I’d like to be able to hold at least one midweek meeting online, but with players from literally around the world, that will likely be difficult to coordinate. Maybe we can set up a wiki talk page and require that everybody post a status report on Wednesday. People should also start sketching their games in the wiki at this point, if they haven’t already.

Games are due by midnight in your local time zone on Saturday night; they should be posted in the wiki under that week’s heading. We can take Sunday to write up some commentary on each game’s talk page, and whoever’s next in the rotation can announce the next week’s theme.
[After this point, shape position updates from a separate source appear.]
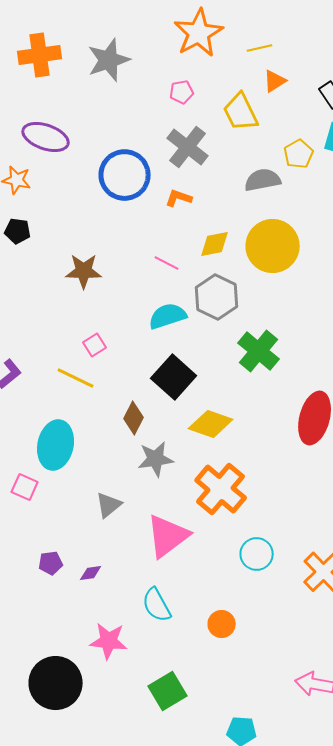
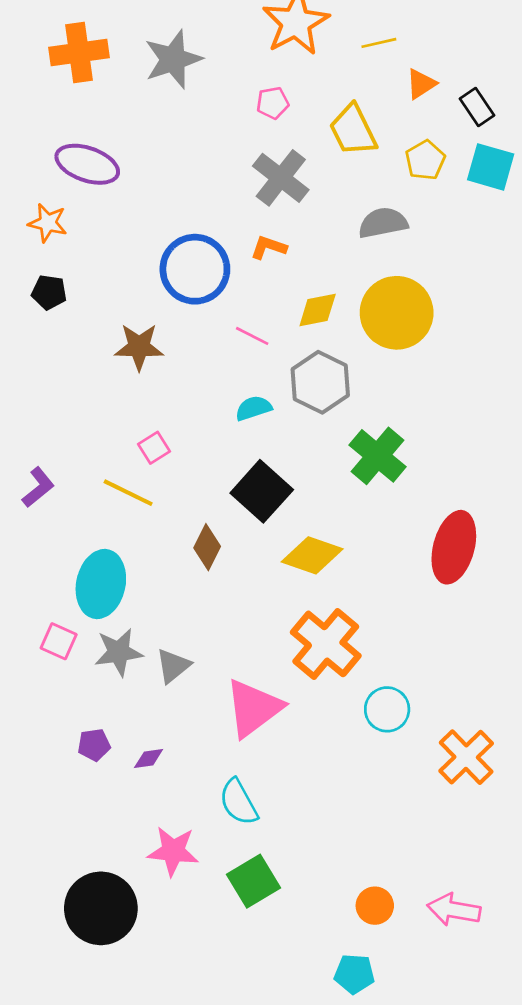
orange triangle: (275, 81) -> (421, 84), moved
yellow pentagon: (299, 154) -> (425, 160), moved
blue circle: (125, 175) -> (195, 269), moved
cyan semicircle: (168, 316) -> (254, 408), size x0.7
gray star: (156, 459) -> (119, 652), moved
cyan circle: (257, 554) -> (387, 709), moved
orange circle: (222, 624) -> (375, 906), moved
green square: (168, 691) -> (254, 881), moved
Things for consideration: should we bother with a voting system for Game of the Week or whatever? I have a feeling that would be more discouraging to nonwinners than it would be encouraging to winners; it’d be more helpful to require everybody to post some kind of commentary on every game, whether it’s just “this is good” or “you need to change mechanic x because of y…”

Also considering making it a requirement that for your game to be officially listed under that week’s entries, you must have playtested a previous entry during the week. I’m not sure how many of us have regular gaming groups and could accomplish that, though; either way, we should try to get in a significant amount of post-submission playtesting (for others’ games and our own).

Delays

I think we should establish a policy for draft submission: I’ll approve pretty much anything you guys submit, but I do have to manually approve it, and I can’t do that if I don’t know about it. If you submit a draft, email me or post a quick comment on the last extant entry to let me know. I only found out about Kevan’s and Ben’s posts today through Holly’s demands to see them!

DispatchWiki

At Will’s suggestion, DispatchWiki exists. There’s nothing in there yet, and I’m not sure exactly how it should be structured (if at all), but it’s open! Let’s make a mess!

LJ Feed

Those of you who make use of Livejournal’s aggregation features will be happy to know that Ben has kindly created an LJ feed for the Dispatch.

Quick notice

Stuff on this weblog that I post goes under my Creative Commons BY-SA license, which basically means stripping everything away from its natural copyright except “give proper credit” and “license any derivative work the same way.” Your comments don’t fall under this license, because they’re attributed to you (that’s “otherwise noted,” as it says at the bottom of the page). However, if I take what you say in the comments and turn it into a new post, it does go under the license–under both our names.

I think it’s a good thing to put work under the CC license. When other people can derive new ideas from the things you make, the value of both your work and theirs increases. The license doesn’t prevent you from making money off your ideas, and it doesn’t allow anyone to claim your work as their own.

Of course, how I feel isn’t necessarily how everyone feels, and I don’t want to prevent people from participating here because of copyright quibbles. So here are the ground rules:

  1. If you post a comment, you can add a note like “I’d prefer you not repost this,” and I (or any other potential admin) will consider it hands-off except for other responses in the comment thread. You retain all natural copyright privileges. Otherwise it’s fair game for reposting.

    1. Reposts of ideas will always be attributed to their original author, and that part of the post is licensed by them, BY-SA.
    2. Further discussion of those ideas in a post is licensed by the post’s author, BY-SA.
  2. If you submit an entry via the “Submit Story” link, and it gets published here, it goes under a BY-SA license in your name.